Beyond the buzz of big data
The Army and the SEC are two agencies putting big data to use right now.
A lot of big-data buzz centers on potential, hinting at how federal agencies and organizations might someday make sense of their information or find the oft-mentioned needle in the haystack of data.
Meanwhile, some agencies are actually doing big data to great effect.
The Securities and Exchange Commission, for example, collects about 1 billion records every day with its Market Information Data Analytics System (MIDAS) platform.
The trading data comes from more than 10 different market exchange feeds and totals some 23 petabytes per year, meaning analysis for anomalies like the tell-tale signs of insider trading would be impossible for even a large staff of people to detect, according to SEC CIO Thomas Bayer.
MIDAS makes the analysis unfathomably easier and faster – in near real-time – allowing for both a detailed understanding of the current market and long-term trends.
"When you look at what we’ve been able to do analyzing that data, it's taken a lot of mystery out of what the market is perceived to be doing," said Bayer, speaking at the Symantec Government Symposium on March 11.

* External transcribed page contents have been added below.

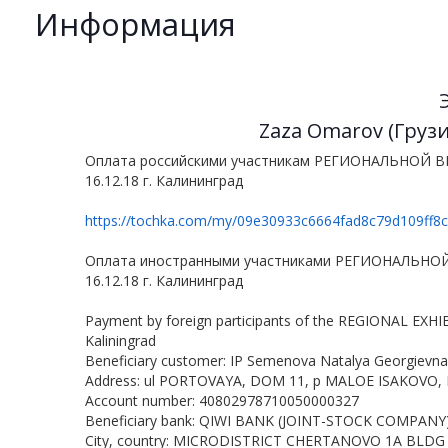
Информация
Zaza Omarov (Грузи
Оплата российскими участникам РЕГИОНАЛЬНОЙ
16.12.18 г. Калининград
https://tochka.com/my/09e30933c6664fad8c79d109ff8c.
Оплата иностранными участниками РЕГИОНАЛЬН
16.12.18 г. Калининград
Payment by foreign participants of the REGIONAL EX
Kaliningrad
Beneficiary customer: IP Semenova Natalya Georgievna
Address:
ul PORTOVAYA, DOM 11, p MALOE ISAKOVO, 
Account number: 40802978710050000327
Beneficiary bank: QIWI BANK (JOINT-STOCK COMPANY
City, country: MICRODISTRICT CHERTANOVO 1A BLDG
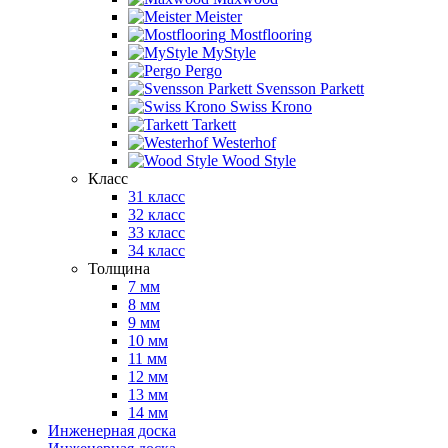
Meister
Mostflooring
MyStyle
Pergo
Svensson Parkett
Swiss Krono
Tarkett
Westerhof
Wood Style
Класс
31 класс
32 класс
33 класс
34 класс
Толщина
7 мм
8 мм
9 мм
10 мм
11 мм
12 мм
13 мм
14 мм
Инженерная доска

The SEC's needs continue to grow. As an example, Bayer said, the agency dissects 9 million page reports, impossible without automated analysis allowed in the big data age. Soon, the agency will collect even more, on the order of 2 petabytes of market data per day. Humans only handle that kind of data after advanced analytics carve it down. If sketchy trends – or needles in the haystacks – are found, "you can turn to humans to do further investigation and examination"Bayer said.
At the symposium, Lieut. Col. William Saxon, division chief and program director for the Army’s Enterprise Management Decision Support System Program, described the Army’s foray into big data. Today, the Army collects a wide assortment of information on "people, training, equipment and installations," and runs metrics against that data to produce another data store for its "readiness" effort.
The big data challenge for the Army was always in the "access and discovery of it," Saxon said, mostly because the Army has 3,600 different systems on which it stores information. In recent years, "it was a challenge to bring all that data to one place so that a handful of action officers in a dark room somewhere" could analyze it. Thanks to a focused evolution of its big data systems, Saxon said, that handful of action officers "can turn answers quickly"and utilize the existing system to present their answers.”
Ironically, while technology continues to evolve at a rapid pace, Saxon said the Army’s data problems now are "political."
"Someone had data but didn’t want to share," Saxon said. "Or we're getting the data out of legacy systems."